Extracted data

▼

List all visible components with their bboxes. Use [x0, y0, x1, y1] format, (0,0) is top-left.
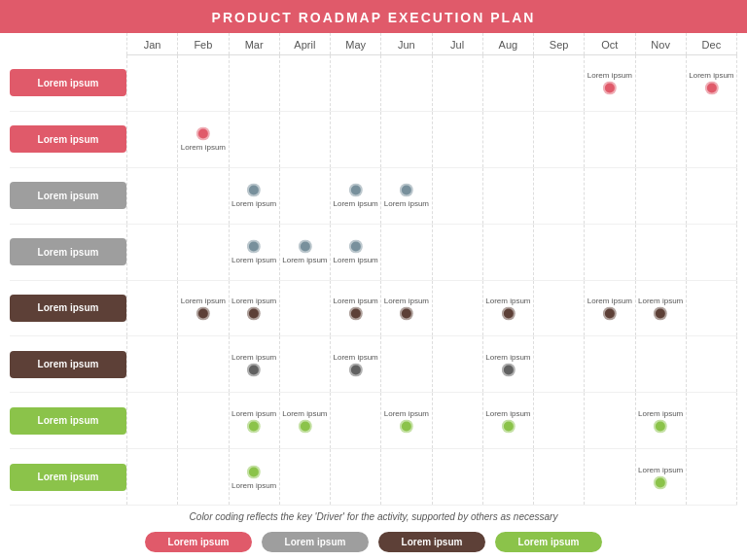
month-label: May: [331, 33, 381, 54]
gantt-row: Lorem ipsumLorem ipsumLorem ipsumLorem i…: [10, 336, 737, 393]
month-col: [534, 112, 585, 167]
month-col: [381, 449, 432, 505]
row-content: Lorem ipsumLorem ipsumLorem ipsum: [126, 168, 737, 224]
dot-marker: [298, 240, 311, 254]
month-col: [280, 168, 331, 224]
month-col: [534, 55, 585, 111]
dot-marker: [704, 82, 718, 95]
month-col: [433, 168, 483, 224]
month-col: [178, 225, 229, 280]
dot-container: Lorem ipsum: [334, 352, 378, 376]
dot-marker: [196, 306, 210, 320]
month-col: Lorem ipsum: [585, 281, 635, 336]
month-col: Lorem ipsum: [230, 225, 280, 280]
gantt-row: Lorem ipsumLorem ipsumLorem ipsumLorem i…: [10, 393, 737, 449]
month-label: Jul: [433, 33, 483, 54]
month-col: [280, 336, 331, 392]
month-col: [585, 449, 635, 505]
month-col: [534, 225, 585, 280]
dot-label: Lorem ipsum: [384, 408, 429, 417]
month-col: [433, 112, 483, 167]
dot-label: Lorem ipsum: [282, 256, 327, 264]
month-col: [280, 55, 331, 111]
dot-label: Lorem ipsum: [231, 199, 276, 208]
month-col: Lorem ipsum: [331, 281, 381, 336]
dot-label: Lorem ipsum: [231, 480, 276, 489]
month-col: [687, 168, 737, 224]
month-col: [381, 55, 432, 111]
month-col: [585, 112, 635, 167]
dot-label: Lorem ipsum: [638, 465, 683, 473]
month-col: [636, 55, 687, 111]
month-col: [433, 225, 483, 280]
dot-marker: [603, 82, 617, 95]
month-col: [636, 225, 687, 280]
legend-row: Lorem ipsumLorem ipsumLorem ipsumLorem i…: [10, 526, 737, 560]
month-col: [636, 112, 687, 167]
dot-label: Lorem ipsum: [689, 71, 733, 80]
row-content: Lorem ipsumLorem ipsum: [126, 449, 737, 505]
month-col: [534, 336, 585, 392]
month-col: [534, 449, 585, 505]
dot-label: Lorem ipsum: [334, 352, 378, 361]
dot-label: Lorem ipsum: [384, 296, 429, 304]
dot-container: Lorem ipsum: [384, 296, 429, 320]
dot-label: Lorem ipsum: [231, 352, 276, 361]
row-label: Lorem ipsum: [10, 125, 126, 153]
dot-marker: [349, 306, 363, 320]
month-col: [687, 449, 737, 505]
month-col: [534, 168, 585, 224]
row-label: Lorem ipsum: [10, 295, 126, 322]
month-col: [178, 168, 229, 224]
row-label: Lorem ipsum: [10, 238, 126, 265]
months-row: JanFebMarAprilMayJunJulAugSepOctNovDec: [126, 33, 737, 55]
month-col: [280, 281, 331, 336]
dot-marker: [247, 465, 261, 478]
month-col: Lorem ipsum: [331, 168, 381, 224]
month-col: [331, 393, 381, 448]
dot-marker: [654, 306, 667, 320]
dot-container: Lorem ipsum: [384, 184, 429, 208]
dot-marker: [654, 475, 667, 489]
dot-label: Lorem ipsum: [334, 296, 378, 304]
dot-marker: [298, 419, 311, 433]
month-label: Dec: [687, 33, 737, 54]
month-col: Lorem ipsum: [483, 336, 534, 392]
dot-container: Lorem ipsum: [231, 240, 276, 264]
month-label: Nov: [636, 33, 687, 54]
month-col: [433, 281, 483, 336]
month-col: Lorem ipsum: [230, 281, 280, 336]
dot-label: Lorem ipsum: [587, 296, 632, 304]
month-col: [178, 55, 229, 111]
dot-label: Lorem ipsum: [231, 256, 276, 264]
row-content: Lorem ipsumLorem ipsumLorem ipsumLorem i…: [126, 281, 737, 336]
row-label: Lorem ipsum: [10, 182, 126, 209]
dot-marker: [247, 363, 261, 376]
dot-marker: [603, 306, 617, 320]
month-col: Lorem ipsum: [381, 281, 432, 336]
month-col: Lorem ipsum: [230, 393, 280, 448]
month-col: [585, 225, 635, 280]
month-col: [126, 336, 178, 392]
dot-label: Lorem ipsum: [334, 199, 378, 208]
dot-marker: [247, 306, 261, 320]
row-label: Lorem ipsum: [10, 351, 126, 378]
legend-item: Lorem ipsum: [378, 532, 485, 552]
dot-container: Lorem ipsum: [282, 240, 327, 264]
dot-container: Lorem ipsum: [231, 465, 276, 489]
month-col: [331, 449, 381, 505]
dot-container: Lorem ipsum: [638, 408, 683, 433]
month-col: [687, 225, 737, 280]
dot-container: Lorem ipsum: [231, 184, 276, 208]
month-col: Lorem ipsum: [331, 336, 381, 392]
row-label: Lorem ipsum: [10, 464, 126, 491]
row-content: Lorem ipsumLorem ipsumLorem ipsumLorem i…: [126, 393, 737, 448]
month-col: [126, 449, 178, 505]
dot-marker: [400, 419, 413, 433]
dot-container: Lorem ipsum: [485, 408, 530, 433]
month-col: [381, 225, 432, 280]
dot-container: Lorem ipsum: [282, 408, 327, 433]
dot-container: Lorem ipsum: [334, 184, 378, 208]
dot-label: Lorem ipsum: [587, 71, 632, 80]
month-col: [687, 112, 737, 167]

▲

What is required
Leave out the pictures and give the listing above again exactly.

Your response
List all visible components with their bboxes. Use [x0, y0, x1, y1] format, (0,0) is top-left.
month-label: May: [331, 33, 381, 54]
gantt-row: Lorem ipsumLorem ipsumLorem ipsumLorem i…: [10, 336, 737, 393]
month-col: [534, 112, 585, 167]
month-col: [381, 449, 432, 505]
row-content: Lorem ipsumLorem ipsumLorem ipsum: [126, 168, 737, 224]
dot-marker: [298, 240, 311, 254]
month-col: [280, 168, 331, 224]
month-col: [534, 55, 585, 111]
dot-marker: [704, 82, 718, 95]
month-col: [433, 168, 483, 224]
month-col: [178, 225, 229, 280]
dot-container: Lorem ipsum: [334, 352, 378, 376]
dot-marker: [196, 306, 210, 320]
month-col: Lorem ipsum: [585, 281, 635, 336]
month-col: Lorem ipsum: [230, 225, 280, 280]
gantt-row: Lorem ipsumLorem ipsumLorem ipsumLorem i…: [10, 393, 737, 449]
month-label: Jul: [433, 33, 483, 54]
month-col: [280, 336, 331, 392]
month-col: [585, 449, 635, 505]
month-col: [534, 225, 585, 280]
dot-label: Lorem ipsum: [384, 408, 429, 417]
month-col: [433, 112, 483, 167]
dot-label: Lorem ipsum: [282, 256, 327, 264]
month-col: [280, 55, 331, 111]
dot-label: Lorem ipsum: [231, 199, 276, 208]
month-col: Lorem ipsum: [331, 281, 381, 336]
dot-label: Lorem ipsum: [231, 480, 276, 489]
month-col: [687, 168, 737, 224]
month-col: [381, 55, 432, 111]
month-col: [585, 112, 635, 167]
dot-label: Lorem ipsum: [638, 465, 683, 473]
month-col: [636, 55, 687, 111]
month-col: [433, 225, 483, 280]
dot-marker: [603, 82, 617, 95]
month-col: [636, 225, 687, 280]
legend-row: Lorem ipsumLorem ipsumLorem ipsumLorem i…: [10, 526, 737, 560]
month-col: [636, 112, 687, 167]
dot-label: Lorem ipsum: [689, 71, 733, 80]
row-content: Lorem ipsumLorem ipsum: [126, 449, 737, 505]
month-col: [534, 336, 585, 392]
month-col: [534, 449, 585, 505]
dot-label: Lorem ipsum: [334, 352, 378, 361]
dot-label: Lorem ipsum: [384, 296, 429, 304]
dot-container: Lorem ipsum: [384, 296, 429, 320]
dot-label: Lorem ipsum: [231, 352, 276, 361]
row-label: Lorem ipsum: [10, 125, 126, 153]
dot-marker: [349, 306, 363, 320]
month-col: [687, 449, 737, 505]
month-col: [534, 168, 585, 224]
row-label: Lorem ipsum: [10, 295, 126, 322]
month-col: [178, 168, 229, 224]
row-label: Lorem ipsum: [10, 238, 126, 265]
months-row: JanFebMarAprilMayJunJulAugSepOctNovDec: [126, 33, 737, 55]
month-col: [280, 281, 331, 336]
dot-marker: [247, 465, 261, 478]
month-col: Lorem ipsum: [331, 168, 381, 224]
month-col: [331, 393, 381, 448]
dot-marker: [654, 306, 667, 320]
dot-container: Lorem ipsum: [384, 184, 429, 208]
dot-marker: [654, 475, 667, 489]
dot-label: Lorem ipsum: [334, 296, 378, 304]
dot-marker: [298, 419, 311, 433]
month-label: Dec: [687, 33, 737, 54]
month-col: Lorem ipsum: [483, 336, 534, 392]
dot-container: Lorem ipsum: [231, 240, 276, 264]
month-label: Nov: [636, 33, 687, 54]
month-col: [433, 281, 483, 336]
month-col: Lorem ipsum: [230, 281, 280, 336]
dot-label: Lorem ipsum: [587, 296, 632, 304]
month-col: [178, 55, 229, 111]
dot-label: Lorem ipsum: [231, 256, 276, 264]
row-content: Lorem ipsumLorem ipsumLorem ipsumLorem i…: [126, 281, 737, 336]
row-label: Lorem ipsum: [10, 182, 126, 209]
dot-marker: [247, 363, 261, 376]
dot-marker: [603, 306, 617, 320]
month-col: Lorem ipsum: [381, 281, 432, 336]
month-col: Lorem ipsum: [230, 393, 280, 448]
month-col: [585, 225, 635, 280]
month-col: [126, 336, 178, 392]
dot-label: Lorem ipsum: [334, 199, 378, 208]
dot-marker: [247, 306, 261, 320]
row-label: Lorem ipsum: [10, 351, 126, 378]
legend-item: Lorem ipsum: [378, 532, 485, 552]
dot-container: Lorem ipsum: [282, 240, 327, 264]
dot-container: Lorem ipsum: [231, 465, 276, 489]
month-col: [331, 449, 381, 505]
dot-container: Lorem ipsum: [638, 408, 683, 433]
month-col: [687, 225, 737, 280]
dot-container: Lorem ipsum: [231, 184, 276, 208]
month-col: Lorem ipsum: [331, 336, 381, 392]
row-label: Lorem ipsum: [10, 464, 126, 491]
row-content: Lorem ipsumLorem ipsumLorem ipsumLorem i…: [126, 393, 737, 448]
month-col: [126, 449, 178, 505]
dot-marker: [400, 419, 413, 433]
dot-container: Lorem ipsum: [485, 408, 530, 433]
month-col: [381, 225, 432, 280]
dot-container: Lorem ipsum: [282, 408, 327, 433]
dot-container: Lorem ipsum: [334, 184, 378, 208]
dot-label: Lorem ipsum: [587, 71, 632, 80]
month-col: [687, 112, 737, 167]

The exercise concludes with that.